■ Stored data ■
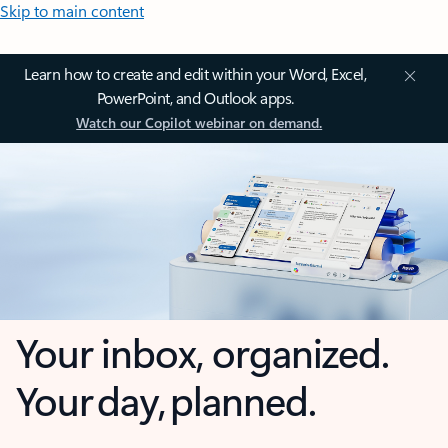
Skip to main content
Learn how to create and edit within your Word, Excel,
PowerPoint, and Outlook apps.
Watch our Copilot webinar on demand.
Your inbox, organized.
Your day, planned.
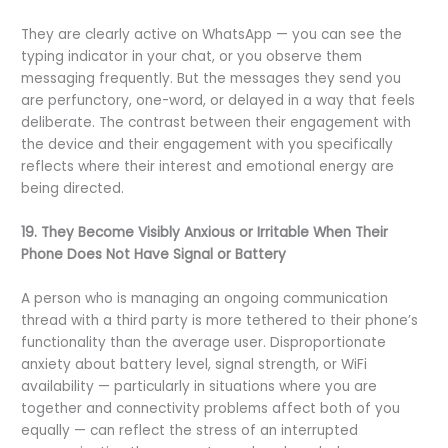
They are clearly active on WhatsApp — you can see the
typing indicator in your chat, or you observe them
messaging frequently. But the messages they send you
are perfunctory, one-word, or delayed in a way that feels
deliberate. The contrast between their engagement with
the device and their engagement with you specifically
reflects where their interest and emotional energy are
being directed.
19. They Become Visibly Anxious or Irritable When Their
Phone Does Not Have Signal or Battery
A person who is managing an ongoing communication
thread with a third party is more tethered to their phone’s
functionality than the average user. Disproportionate
anxiety about battery level, signal strength, or WiFi
availability — particularly in situations where you are
together and connectivity problems affect both of you
equally — can reflect the stress of an interrupted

■ Action item ■
Go through the entries above and report each line with the string "engagement" in it.

■ Reply to the exercise ■
deliberate. The contrast between their engagement with
the device and their engagement with you specifically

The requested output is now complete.